To remind you: a game played in inhospitably arctic weather, a game that lasted 120 minutes, a game that featured no goals at all but did feature 40 fouls, a game that contained absolutely nothing worth remembering, a game that was abominably refereed by Alan Kelly, a game that lurched into the farcical shootout that crowned Seattle as the “winners.” Seattle, MLS champions -- without managing a single shot on target in the final.
There was a reason for all that negativity. Fear. Toronto was scared of the tremendously influential play of Seattle’s Uruguayan midfielder Nicolas Lodeiro.
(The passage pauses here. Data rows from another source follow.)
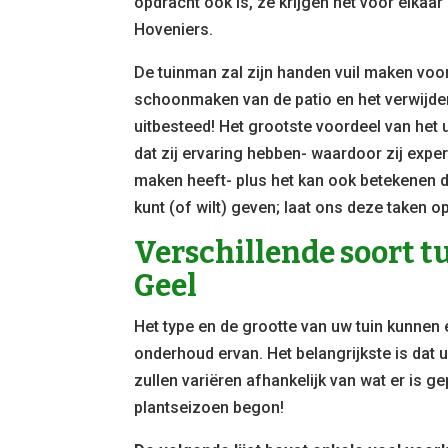
opdracht ook is, ze krijgen het voor elka
Hoveniers.
De tuinman zal zijn handen vuil maken voor 
schoonmaken van de patio en het verwijdere
uitbesteed! Het grootste voordeel van het
dat zij ervaring hebben- waardoor zij exper
maken heeft- plus het kan ook betekenen d
kunt (of wilt) geven; laat ons deze taken 
Verschillende soort 
Geel
Het type en de grootte van uw tuin kunnen
onderhoud ervan. Het belangrijkste is dat 
zullen variëren afhankelijk van wat er is ge
plantseizoen begon!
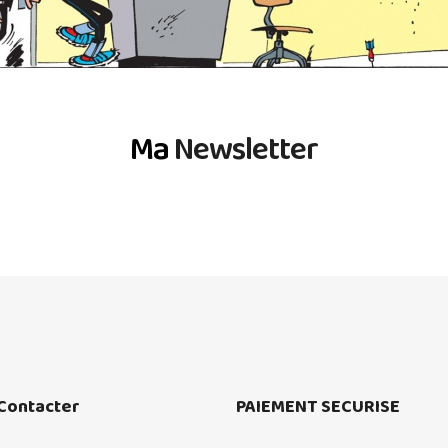
Ma
Newsletter
Contacter
PAIEMENT SECURISE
And Seattle (lacking their star Clint Dempsey) trembled at the thought of the dynamism and goalscoring of Toronto’s Italian Sebastian Giovinco.
It was fear that dominated the tactics. Toronto determined to block Lodeiro’s wiles, while Seattle were making sure Giovinco didn’t get a look in. Both players received more than their share of fouls (with referee Kelly permitting far too much physical play). Two frightened teams, each concentrating on what they saw as a vital defensive tactic. An approach that ended up showing that neither team was capable of doing that and, at the same time, playing anything that looked like decent attacking soccer.
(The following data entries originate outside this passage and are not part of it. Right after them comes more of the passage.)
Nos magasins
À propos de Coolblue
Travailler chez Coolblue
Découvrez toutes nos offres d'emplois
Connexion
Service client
Toronto at least tried to attack -- as the home team should -- but got nowhere. The 2016 MLS final was surely a game to forget. It may not have been the worst ever, but it was surely the most reprehensible in that its scandalously bad soccer was the direct result of deliberate tactics.
So that’s the deja vu part. Not very encouraging. Are there any reasons for hoping that next week’s game will be any better? Oh yes. For a start, it’s difficult to imagine that the game could possibly be as bad as last year’s dismal display. Common sense (or am I talking of just plain hope?) demands that it must be an improvement.
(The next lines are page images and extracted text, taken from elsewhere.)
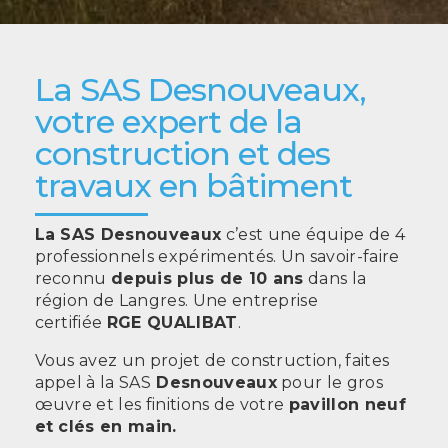
La SAS Desnouveaux,
votre expert de la
construction et des
travaux en bâtiment
La SAS Desnouveaux
c’est une équipe de 4
professionnels expérimentés. Un savoir-faire
reconnu
depuis plus de 10 ans
dans la
région de Langres. Une entreprise
certifiée
RGE QUALIBAT
.
Vous avez un projet de construction, faites
appel à la SAS
Desnouveaux
pour le gros
œuvre et les finitions de votre
pavillon neuf
et clés en main.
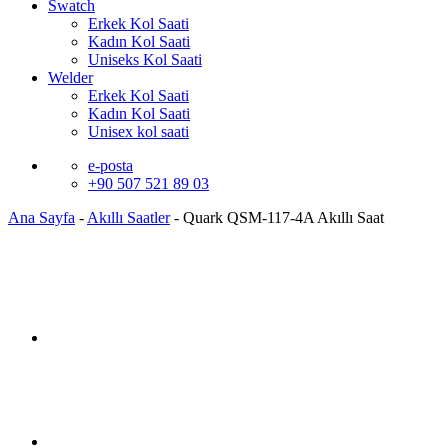
Swatch
Erkek Kol Saati
Kadın Kol Saati
Uniseks Kol Saati
Welder
Erkek Kol Saati
Kadın Kol Saati
Unisex kol saati
e-posta
+90 507 521 89 03
Ana Sayfa
-
Akıllı Saatler
-
Quark QSM-117-4A Akıllı Saat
I also feel reasonably confident that, whoever the referee may be, he cannot be as bad as Kelly was last year. To be clear: Kelly did not “ruin the game” -- that was done by the coaches and their tactics. But it was Kelly’s duty to rescue the game, to make it clear that he would not permit the tactical fouling of key players. He never did that -- rather the opposite, he allowed it to flourish, without punishing the offenders.
About half of the players who were in last year’s final will be back, and this time Seattle will have Dempsey. Toronto have undoubtedly been strengthened by the addition of Spanish midfielder Victor Vazquez, who brings order and calmness to its attacking play -- something glaringly lacking last year.
Seattle also have a new Spanish midfielder -- very new, for Victor Rodriguez has only had time to play 10 games for his new team. Apart from those two Victors, little of note has happened to boost the goalscoring ability that was so lamentably lacking last year. The Sounders whizz-kid Jordan Morris has slumped quite badly (three goals in 24 games) and been injured, losing his place to the rather more robust Will Bruin.
But Lodeiro and Giovinco are both more than capable of lighting up any game. It would be shameful beyond endurance if either team were to repeat last year’s tactics of trying to man-mark (it means close physical attention) those players out of the game. Tactics that also pretty well ensure a turgid, constipated game with little by way of flowing soccer.
I found it decidedly depressing to listen to Seattle’s goalkeeper Stefan Frei going on about the importance of “clean sheets” (another stupid Brit term -- what’s wrong with shutouts, eh?). Frankly, who cares about shutouts, apart from goalkeepers looking at their stats (stats that include a considerable contribution from their defensive colleagues, anyway)?
I heartily disapprove of teams that set shutouts as a serious concern. Precisely the sort of thinking that leads to vapid 1-0 wins, and to the benighted shootout.
There are quite a few reasons, then, to feel apprehensive about the 2017 MLS Cup Final. But there are also plenty of strong reasons to feel optimistic. They are: Nicolas Lodeiro, Sebastian Giovinco, Clint Dempsey, Jozy Altidore, Victor Vazquez, Cristian Roldan, Michael Bradley, Victor Rodriguez.
Surely there is enough guile, creativity, ball-skill and goalscoring ability there to ensure that we get the sort of game to honor the occasion, a game that we can watch -- and recall -- with delight?